Livres qu’on lit d’un œil

Le stéréoscope des solitaires, de J. Rodolfo Wilcock (Gallimard, "L’Imaginaire", 2007). On a l’impression d’avoir lu ce genre de choses il y a longtemps. Exercices de style pas toujours très convaincants, qui font penser à trop d’autres auteurs : Buzzati, Cortázar, Michaux… On retiendra surtout, de ce recueil de textes très brefs, "Les Poupées", jolie métaphore ironique de l’activité littéraire : "... comme on n’ouvre jamais l’armoire et que les rayons ne permettent pas d’autre communication que celle qui est en usage chez les prisonniers, au moyen de petits coups frappés selon un système conventionnel donné, peu à peu, presque toutes les poupées se sont adonnées à la littérature ; c’est ainsi qu’elles sont devenues romanciers, poètes, critiques littéraires, critiques dramatiques, conseillers de maisons d’édition. Là-dedans, c’est un tapotement continuel : chacun veut faire entendre aux autres ses propres ouvrages. Mais ce sont là, inutile de le dire, ouvrages de poupées."

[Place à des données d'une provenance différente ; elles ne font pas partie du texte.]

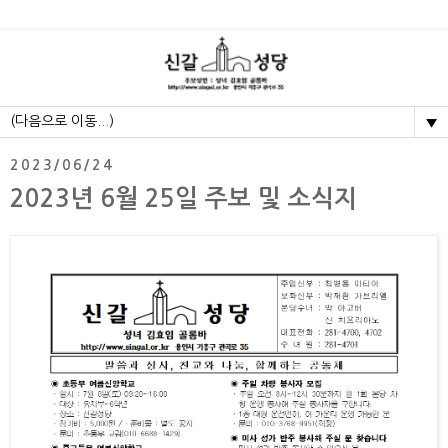
▼
2023/06/24
2023년 6월 25일 주보 및 소식지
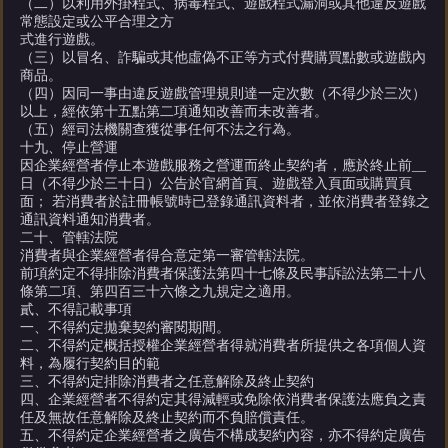
（二）以利用外掛程式、病毒程式、遊戲程式漏洞或其他違反遊戲
常態設定或公平合理之方
式進行遊戲。
（三）以冒名、詐騙或其他虛偽不正等方式付費購買點數或遊戲內
商品。
（四）因同一事由違反遊戲管理規則達一定次數（不得少於三次）
以上，經依第十五點第二項通知改善而未改善者。
（五）經司法機關查獲從事任何不法之行為。
十九、停止營運
因企業經營者停止本遊戲服務之營運而終止契約者，應於終止前__
日（不得少於三十日）公告於官網首頁、遊戲登入頁面或購買頁
面； 若消費者於註冊帳號時已登錄通訊資料者，並依消費者登錄之
通訊資料通知消費者。
二十、管轄法院
消費者與企業經營者得合意定第一審管轄法院。
前項約定不得排除消費者保護法第四十七條及民事訴訟法第二十八
條第二項、第四百三十六條之九規定之適用。
貳、不得記載事項
一、不得約定拋棄契約審閱期間。
二、不得約定概括授權企業經營者得就消費者所提供之各項個人資
料，為履行契約目的範
三、不得約定排除消費者之任意解除及終止契約
四、企業經營者不得約定其得減輕或免除依消費者保護法應負之責
任及無故任意解除及終止契約而不負賠償責任。
五、不得約定企業經營者之廣告不構成契約內容，亦不得約定廣告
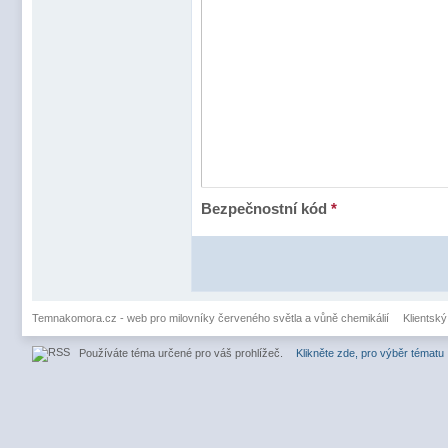
Bezpečnostní kód
*
Temnakomora.cz - web pro milovníky červeného světla a vůně chemikálií
Klientský
Používáte téma určené pro váš prohlížeč.
Klikněte zde, pro výběr tématu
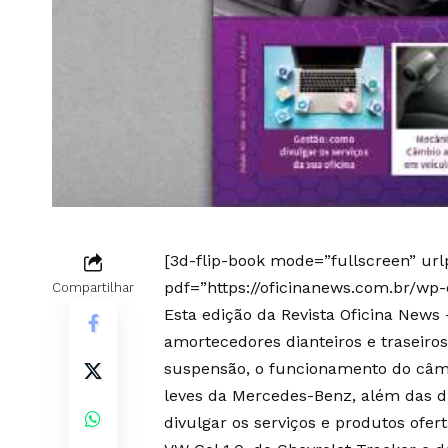
[3d-flip-book mode=”fullscreen” ur
pdf=”https://oficinanews.com.br/wp
Compartilhar
Esta edição da Revista Oficina News
amortecedores dianteiros e traseiros
suspensão, o funcionamento do câm
leves da Mercedes-Benz, além das d
divulgar os serviços e produtos ofert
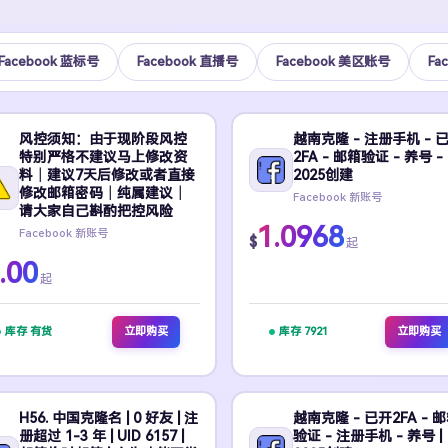
Facebook 蓝标号
Facebook 直播号
Facebook 美区账号
Fa
风控须知：由于现阶段风控
越南克隆 - 注册手机 - 
特别严格不建议马上修改资
2FA - 邮箱验证 - 养号 -
料｜建议7天后修改或者直接
2025创建
修改邮箱密码｜纯属建议｜
Facebook 新账号
请大家自己斟酌把控风险
1.0968
Facebook 新账号
$
起
.00
起
库存 有货
立即购买
库存 7921
立即购买
H56. 中国克隆名 | 0 好友 | 注
越南克隆 - 已开2FA - 
册超过 1-3 年 | UID 6157 |
验证 - 注册手机 - 养号 |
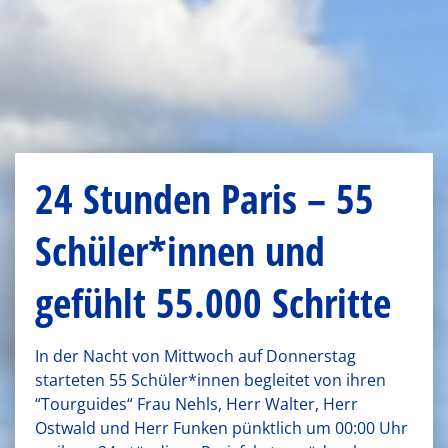
24 Stunden Paris – 55
Schüler*innen und
gefühlt 55.000 Schritte
In der Nacht von Mittwoch auf Donnerstag
starteten 55 Schüler*innen begleitet von ihren
“Tourguides“ Frau Nehls, Herr Walter, Herr
Ostwald und Herr Funken pünktlich um 00:00 Uhr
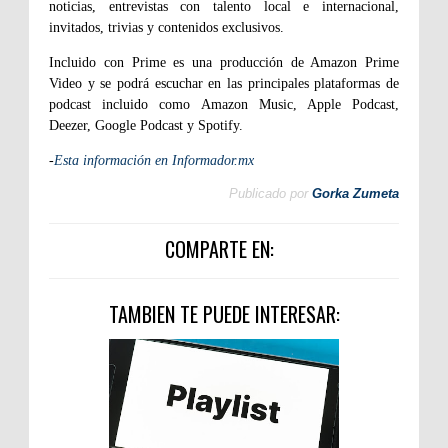
noticias, entrevistas con talento local e internacional,
invitados, trivias y contenidos exclusivos.
Incluido con Prime es una producción de Amazon Prime
Video y se podrá escuchar en las principales plataformas de
podcast incluido como Amazon Music, Apple Podcast,
Deezer, Google Podcast y Spotify.
-
Esta información en Informador.mx
Publicado por
Gorka Zumeta
COMPARTE EN:
TAMBIEN TE PUEDE INTERESAR:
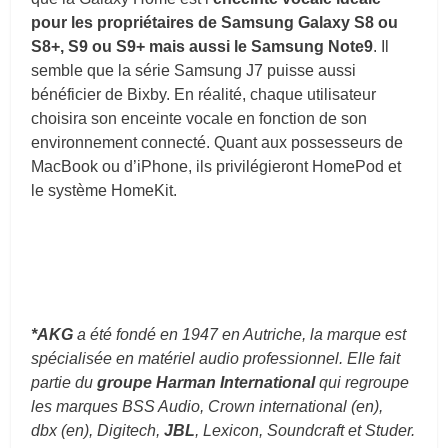
pour les propriétaires de Samsung Galaxy S8 ou
S8+, S9 ou S9+ mais aussi le Samsung Note9
. Il
semble que la série Samsung J7 puisse aussi
bénéficier de Bixby. En réalité, chaque utilisateur
choisira son enceinte vocale en fonction de son
environnement connecté. Quant aux possesseurs de
MacBook ou d’iPhone, ils privilégieront HomePod et
le système HomeKit.
*AKG
a été fondé en 1947 en Autriche, la marque est
spécialisée en matériel audio professionnel. Elle fait
partie du
groupe Harman International
qui regroupe
les marques BSS Audio, Crown international
(en)
,
dbx
(en)
, Digitech,
JBL
, Lexicon, Soundcraft et Studer.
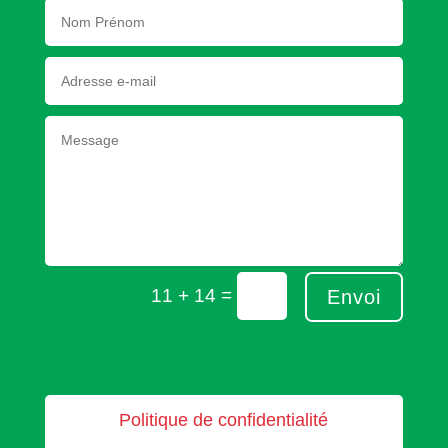
=
11 + 14
Envoi
Politique de confidentialité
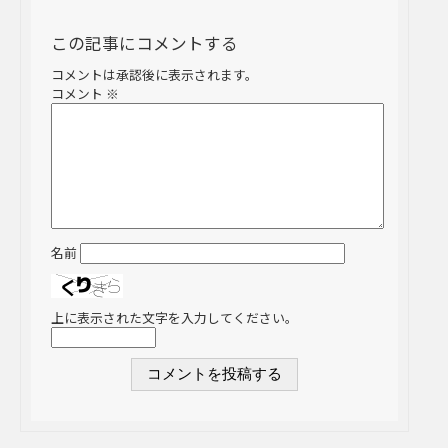
この記事にコメントする
コメントは承認後に表示されます。
コメント
※
名前
上に表示された文字を入力してください。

De Wilcock, on peut préférer, en dépit d'un lyrisme parfois un peu mièvre, certains poèmes mélancoliques des Jours heureux, comme "El viento" ou "La lluvia" :

        Ce crépuscule est comme une ville lointaine
        où tu aurais un jour dit mon nom ;
        ici, dans la galerie, j’écouterai les ailes
        sereines de la pluie qui passe entre les arbres.